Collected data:

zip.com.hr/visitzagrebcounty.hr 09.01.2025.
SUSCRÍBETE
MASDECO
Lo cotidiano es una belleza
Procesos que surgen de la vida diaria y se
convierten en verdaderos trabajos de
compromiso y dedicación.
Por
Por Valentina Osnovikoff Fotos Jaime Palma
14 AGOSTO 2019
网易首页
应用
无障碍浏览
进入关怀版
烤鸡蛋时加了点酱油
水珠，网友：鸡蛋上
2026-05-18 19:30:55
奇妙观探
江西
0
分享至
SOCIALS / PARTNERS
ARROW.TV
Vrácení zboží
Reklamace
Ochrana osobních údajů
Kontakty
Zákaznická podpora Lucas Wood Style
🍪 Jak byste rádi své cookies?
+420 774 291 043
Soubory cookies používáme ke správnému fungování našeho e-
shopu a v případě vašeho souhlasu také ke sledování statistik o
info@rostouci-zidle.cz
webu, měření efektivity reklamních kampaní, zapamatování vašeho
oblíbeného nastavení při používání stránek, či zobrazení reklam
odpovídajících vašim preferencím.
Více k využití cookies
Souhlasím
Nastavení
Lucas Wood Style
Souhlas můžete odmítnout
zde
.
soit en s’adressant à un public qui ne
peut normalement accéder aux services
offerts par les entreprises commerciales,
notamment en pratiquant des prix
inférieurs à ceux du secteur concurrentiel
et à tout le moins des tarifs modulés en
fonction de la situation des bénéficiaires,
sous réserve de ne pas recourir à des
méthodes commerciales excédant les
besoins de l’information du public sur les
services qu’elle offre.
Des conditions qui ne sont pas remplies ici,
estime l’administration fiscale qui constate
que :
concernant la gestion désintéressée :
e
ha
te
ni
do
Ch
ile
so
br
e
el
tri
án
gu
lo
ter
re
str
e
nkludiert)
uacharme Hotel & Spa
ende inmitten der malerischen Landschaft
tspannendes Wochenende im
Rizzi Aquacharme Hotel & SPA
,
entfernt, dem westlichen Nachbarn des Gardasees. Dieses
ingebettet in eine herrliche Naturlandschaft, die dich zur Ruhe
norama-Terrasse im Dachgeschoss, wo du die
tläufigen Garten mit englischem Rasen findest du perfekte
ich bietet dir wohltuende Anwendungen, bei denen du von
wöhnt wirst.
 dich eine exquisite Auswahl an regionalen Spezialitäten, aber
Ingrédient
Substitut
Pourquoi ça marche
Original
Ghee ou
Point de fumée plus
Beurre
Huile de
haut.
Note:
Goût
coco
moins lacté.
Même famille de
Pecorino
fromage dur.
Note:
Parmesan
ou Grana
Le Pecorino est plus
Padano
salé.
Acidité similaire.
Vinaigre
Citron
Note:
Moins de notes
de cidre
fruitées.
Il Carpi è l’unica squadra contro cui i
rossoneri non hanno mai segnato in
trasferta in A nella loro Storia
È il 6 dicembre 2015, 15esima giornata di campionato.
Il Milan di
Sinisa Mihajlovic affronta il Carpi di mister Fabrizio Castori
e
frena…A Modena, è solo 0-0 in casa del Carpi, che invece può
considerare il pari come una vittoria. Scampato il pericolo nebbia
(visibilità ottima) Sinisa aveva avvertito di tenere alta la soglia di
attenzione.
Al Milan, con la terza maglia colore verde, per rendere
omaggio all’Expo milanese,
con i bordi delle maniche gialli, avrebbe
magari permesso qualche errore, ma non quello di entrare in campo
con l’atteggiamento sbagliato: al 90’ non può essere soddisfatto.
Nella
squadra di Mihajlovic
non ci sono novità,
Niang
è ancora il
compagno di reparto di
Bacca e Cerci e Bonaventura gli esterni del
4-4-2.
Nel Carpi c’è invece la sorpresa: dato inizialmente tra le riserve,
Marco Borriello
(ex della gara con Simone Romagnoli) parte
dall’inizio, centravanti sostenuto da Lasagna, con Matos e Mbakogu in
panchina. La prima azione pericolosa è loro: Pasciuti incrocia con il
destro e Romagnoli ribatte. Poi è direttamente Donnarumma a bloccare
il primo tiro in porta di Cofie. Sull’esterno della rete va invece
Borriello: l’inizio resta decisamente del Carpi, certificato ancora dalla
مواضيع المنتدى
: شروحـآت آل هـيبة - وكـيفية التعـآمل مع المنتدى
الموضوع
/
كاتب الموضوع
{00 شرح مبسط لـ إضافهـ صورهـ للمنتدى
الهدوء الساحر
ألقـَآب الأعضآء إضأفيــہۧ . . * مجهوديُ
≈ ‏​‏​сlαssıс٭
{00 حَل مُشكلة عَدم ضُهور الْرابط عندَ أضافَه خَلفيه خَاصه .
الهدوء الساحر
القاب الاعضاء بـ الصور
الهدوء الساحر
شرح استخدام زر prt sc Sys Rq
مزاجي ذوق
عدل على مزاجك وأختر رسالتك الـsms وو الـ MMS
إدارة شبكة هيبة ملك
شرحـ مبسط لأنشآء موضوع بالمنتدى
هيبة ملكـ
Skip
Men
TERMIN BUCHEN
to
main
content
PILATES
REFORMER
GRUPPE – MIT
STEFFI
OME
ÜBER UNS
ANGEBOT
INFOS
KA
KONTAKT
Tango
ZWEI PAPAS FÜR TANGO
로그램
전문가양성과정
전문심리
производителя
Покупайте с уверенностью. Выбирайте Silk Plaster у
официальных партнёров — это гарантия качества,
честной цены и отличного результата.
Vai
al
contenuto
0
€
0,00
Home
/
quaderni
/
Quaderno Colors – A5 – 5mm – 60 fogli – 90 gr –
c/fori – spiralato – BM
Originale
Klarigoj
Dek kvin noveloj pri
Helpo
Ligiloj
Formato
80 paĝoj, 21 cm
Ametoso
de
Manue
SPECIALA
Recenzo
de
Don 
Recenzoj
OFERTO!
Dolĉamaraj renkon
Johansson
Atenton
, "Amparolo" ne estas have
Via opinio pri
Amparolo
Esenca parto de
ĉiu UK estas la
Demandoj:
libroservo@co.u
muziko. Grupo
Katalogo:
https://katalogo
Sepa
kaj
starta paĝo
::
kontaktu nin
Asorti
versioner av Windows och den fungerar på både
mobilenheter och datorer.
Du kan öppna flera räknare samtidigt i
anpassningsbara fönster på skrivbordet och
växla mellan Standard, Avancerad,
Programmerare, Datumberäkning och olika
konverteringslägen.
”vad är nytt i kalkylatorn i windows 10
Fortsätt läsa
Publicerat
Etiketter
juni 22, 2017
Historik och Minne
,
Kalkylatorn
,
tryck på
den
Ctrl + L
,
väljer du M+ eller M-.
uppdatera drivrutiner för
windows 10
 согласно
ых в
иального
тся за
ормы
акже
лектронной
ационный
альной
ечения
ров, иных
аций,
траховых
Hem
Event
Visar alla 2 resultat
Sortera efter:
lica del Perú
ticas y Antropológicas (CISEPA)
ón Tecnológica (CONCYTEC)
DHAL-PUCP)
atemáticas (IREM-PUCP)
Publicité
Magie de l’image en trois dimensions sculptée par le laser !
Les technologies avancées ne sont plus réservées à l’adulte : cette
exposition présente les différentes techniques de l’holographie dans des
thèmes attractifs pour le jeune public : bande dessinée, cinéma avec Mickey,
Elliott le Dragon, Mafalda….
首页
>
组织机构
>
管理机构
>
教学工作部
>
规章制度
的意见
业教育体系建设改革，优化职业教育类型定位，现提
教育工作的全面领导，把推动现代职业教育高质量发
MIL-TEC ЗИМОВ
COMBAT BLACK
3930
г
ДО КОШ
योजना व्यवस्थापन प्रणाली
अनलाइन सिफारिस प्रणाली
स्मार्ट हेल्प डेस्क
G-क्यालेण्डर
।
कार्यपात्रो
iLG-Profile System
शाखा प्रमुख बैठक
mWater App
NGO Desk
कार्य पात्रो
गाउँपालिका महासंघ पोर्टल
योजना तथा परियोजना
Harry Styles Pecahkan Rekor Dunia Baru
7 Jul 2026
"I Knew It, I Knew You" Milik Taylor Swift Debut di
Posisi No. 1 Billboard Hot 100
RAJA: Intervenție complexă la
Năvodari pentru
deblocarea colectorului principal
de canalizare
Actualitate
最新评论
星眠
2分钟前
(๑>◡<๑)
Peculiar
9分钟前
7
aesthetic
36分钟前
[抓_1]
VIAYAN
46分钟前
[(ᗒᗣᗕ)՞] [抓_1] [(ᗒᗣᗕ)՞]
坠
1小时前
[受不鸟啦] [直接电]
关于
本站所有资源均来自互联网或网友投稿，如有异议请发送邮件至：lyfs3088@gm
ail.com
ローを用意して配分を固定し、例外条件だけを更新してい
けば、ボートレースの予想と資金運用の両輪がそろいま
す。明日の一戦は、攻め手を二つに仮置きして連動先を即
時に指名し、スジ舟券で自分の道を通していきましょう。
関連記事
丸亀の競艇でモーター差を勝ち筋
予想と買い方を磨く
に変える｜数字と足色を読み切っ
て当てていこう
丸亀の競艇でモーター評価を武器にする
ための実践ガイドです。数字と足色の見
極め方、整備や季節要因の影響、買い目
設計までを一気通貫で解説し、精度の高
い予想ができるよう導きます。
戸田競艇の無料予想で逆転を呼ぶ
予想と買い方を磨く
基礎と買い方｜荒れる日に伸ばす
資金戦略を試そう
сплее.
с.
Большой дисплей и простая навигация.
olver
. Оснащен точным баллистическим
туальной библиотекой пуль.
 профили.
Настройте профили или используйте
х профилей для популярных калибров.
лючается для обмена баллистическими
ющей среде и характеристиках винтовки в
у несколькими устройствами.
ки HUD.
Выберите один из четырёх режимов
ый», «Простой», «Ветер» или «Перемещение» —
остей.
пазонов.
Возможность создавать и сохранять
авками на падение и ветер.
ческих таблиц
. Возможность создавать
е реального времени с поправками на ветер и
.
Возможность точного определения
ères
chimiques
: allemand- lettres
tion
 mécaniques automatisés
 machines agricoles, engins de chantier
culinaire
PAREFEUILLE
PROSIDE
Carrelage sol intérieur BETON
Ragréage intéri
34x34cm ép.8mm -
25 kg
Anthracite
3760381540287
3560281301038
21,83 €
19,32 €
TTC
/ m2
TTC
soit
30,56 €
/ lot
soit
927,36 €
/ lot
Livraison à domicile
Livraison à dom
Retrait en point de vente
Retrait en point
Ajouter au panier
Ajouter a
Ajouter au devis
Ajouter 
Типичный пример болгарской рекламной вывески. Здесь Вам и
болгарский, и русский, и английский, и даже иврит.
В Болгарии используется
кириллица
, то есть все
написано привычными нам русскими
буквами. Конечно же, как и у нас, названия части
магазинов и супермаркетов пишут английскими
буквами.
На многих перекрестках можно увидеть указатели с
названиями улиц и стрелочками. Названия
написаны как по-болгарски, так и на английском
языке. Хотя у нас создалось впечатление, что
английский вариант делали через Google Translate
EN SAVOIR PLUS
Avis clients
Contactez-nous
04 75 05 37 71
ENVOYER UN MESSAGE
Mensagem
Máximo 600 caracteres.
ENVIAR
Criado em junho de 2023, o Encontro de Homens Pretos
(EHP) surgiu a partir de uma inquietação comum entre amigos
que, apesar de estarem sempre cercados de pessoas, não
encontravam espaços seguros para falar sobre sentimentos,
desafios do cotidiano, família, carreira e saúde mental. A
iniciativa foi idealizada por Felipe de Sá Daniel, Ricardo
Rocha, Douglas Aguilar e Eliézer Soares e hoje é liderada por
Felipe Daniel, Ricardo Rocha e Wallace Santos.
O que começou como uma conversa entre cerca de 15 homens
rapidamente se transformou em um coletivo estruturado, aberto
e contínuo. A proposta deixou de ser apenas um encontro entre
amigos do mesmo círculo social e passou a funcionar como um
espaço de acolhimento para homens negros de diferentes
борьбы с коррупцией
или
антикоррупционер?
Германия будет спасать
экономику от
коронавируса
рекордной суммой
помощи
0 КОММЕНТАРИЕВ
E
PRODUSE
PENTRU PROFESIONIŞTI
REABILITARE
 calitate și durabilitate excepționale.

> Description of the task: Scan the entries above for the string "dich", and copy every line where it turns up.

> Task solution:
ingebettet in eine herrliche Naturlandschaft, die dich zur Ruhe
 dich eine exquisite Auswahl an regionalen Spezialitäten, aber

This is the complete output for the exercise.